Motor ünit süresinin uzaması, faz sayısının 3 üzerine çıkması, artmış turn miktarı, satellit potansiyel bulunması nörojenik tipte MÜP değişiklikleridir, ve aktif bir rejenerasyonun belirtisidir. Bir başlka özellik genişlemiş ve polifazik hale gelmiş ünitin geç bileşenlerinin düzensizlik göstermesi, amplitüd ve laranlarının değişkenlik göstermesidir. Bu olay jiggle olarak isimlendirilir ve üstteki şekilde bunu görmekteyiz. Jiggle içeren, çok polifazik ünitlere unstabil MÜP ‘te denir. Amplitüdün artmış olması da nörojenik bir özelliktir, ancak kronik nörojenik olaylar istisna olmak üzere çok anlamlı olmayabilir. Çünkü MÜP amplitüdü iğnenin ünite olan yakınlığı ile çok ilişkilidir.

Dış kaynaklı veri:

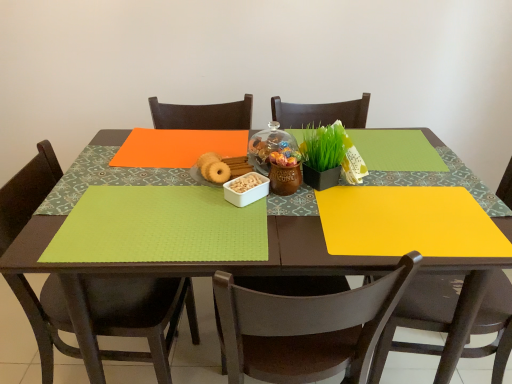 Where is `space that is in front of green matte plant at center`? The height and width of the screenshot is (384, 512). space that is in front of green matte plant at center is located at coordinates (303, 217). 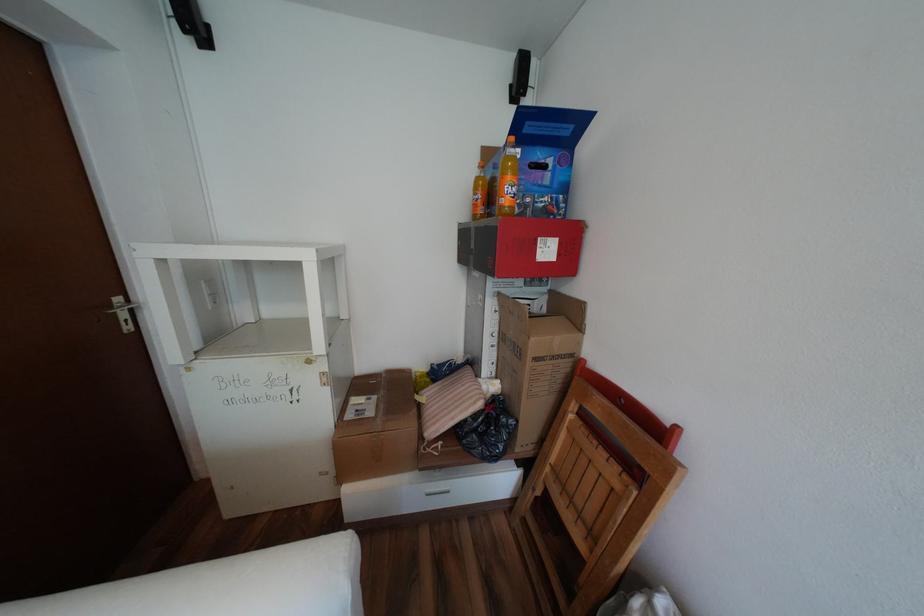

Ancak maksimal kası sırasında ortalama olarak artmış genlik nörojenik tutuluş işareti olabilir. Motor ünitin süresinin kısalmış olamsı ile birlikte, artmış faz sayısı ve düşük amplitüd miyopatik MÜP özellikleridir.
3- Maksimal kasıda MÜP interferansı Normal bir maksimal kası ile kasıldığında motor ünitler karışarak birbirinden ayrılamaz hale gelir. Bu olaya interferans denir. Nörojenik bir tutuluşta motor ünit kaybı olduğu için yeterli sayıda motor ünit olmadığından interferans gerçekleşmez. Bu hafif düzeyde ise « seyrelme paterni » olarak isimlendirilir. Motor ünit kaybı çok fazla ve maksimal kası sırasında motor ünitler teker teker şeçilebiliyorsa buna « tek osilasyon » denir. Bu kavram tek MÜP geçişi ile karıştırılmamalıdır. Tek osilasyonda monitörde birden çok ünit olabilir ancak teker teker seçilebilir durumdadır. Tek MÜP geçişinde ise ekrandan geçen yalnızca bir MÜP vardır. İnterferans kaybının en ileri boyutu tabii olarak volanter aktivitenin tam kaybıdır.
Myopatik bir kasta esas olarak motor ünit kaybı yoktur. Kas liflerinde nekroz ve kayıplar vardır. Bunun sonucu motor ünit alanının küçülmesidir. Kısa süreli, küçük boylu ve polifazik MÜP ler görülür. Motor ünit kaybı olmadığı için interferans kaybı söz konusu değildir. Bu periferik nöral plastisitenin bir sonucu olarak, güçsüzlüğün giderilmesi için kas henüz maksimum gücüne ulaşmadan kasın interferans yapmasıdır. Bu olay erken interferans olarak isimlendirilir ve miyopatik değişim için spesifiktir.
Video: İğne EMG’de maksimal kasıda seyrelme paterni
Hatta denirki, bir kas güçsüz ve interferans gerçekleştiriyorsa yüksek ihtimalle bir miyopatidir. Güçsüz bir kasta maksimal kasıda seyrelme paterni varsa nörojenik etkilenmedir.